# what to expect out of an 8 month old.



## lcht2 (Jan 8, 2008)

tyson turns 8 months today and i was wondering what to expect. i have noticed some changes, matureing out of his puppy antics but he has a long way to go. i just thought that maybe some of u with more experience with GSD's could help me out. thanks


----------



## kbigge (Dec 29, 2007)

The main thing I seemed to notice when my pup turned 8 mos old (he's just over 1 year now), was he finally stopped wanting to mouth/chew on everything in sight. He really didn't settle down much more til about 11 mos, when he stopped needing to be crated, started sleeping in my room loose (he now has the run of the house at night), and being left home uncrated when we're gone (I have a baby gate in the kitchen door, and the kitchen is now his "crate" when I can't watch him).

Other than the improvment in mouthing/chewing, I didn't notice much "settling down" at 8 mos, personally.

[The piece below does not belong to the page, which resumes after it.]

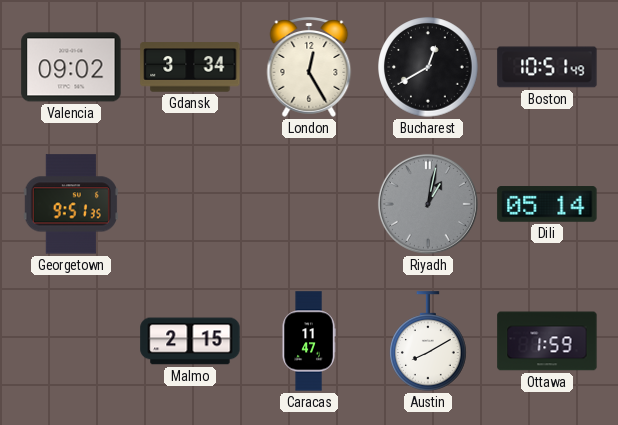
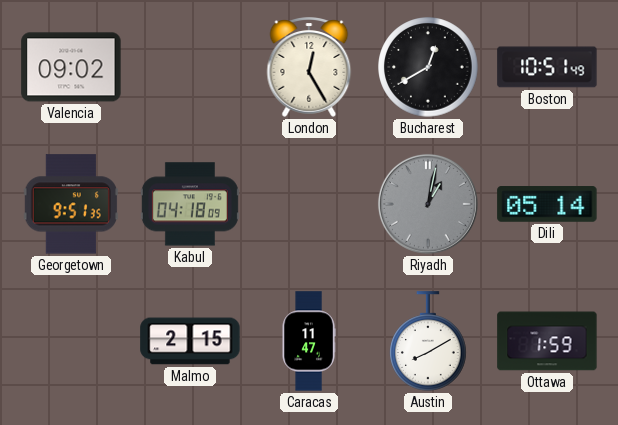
Gdansk: 3:34 -> none
Kabul: none -> 04:18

Now that he just turned one and is a "teenager", he's mouthing more again.







But he's my first pup (although I grew up w/GSD's as a kid) so I know others with more experience can tell you more. Good luck w/your pup!


----------



## JasperLoki (Sep 25, 2005)

http://www.diamondsintheruff.com/DevelopmentalStages.html


----------



## lcht2 (Jan 8, 2008)

thanks everybody


----------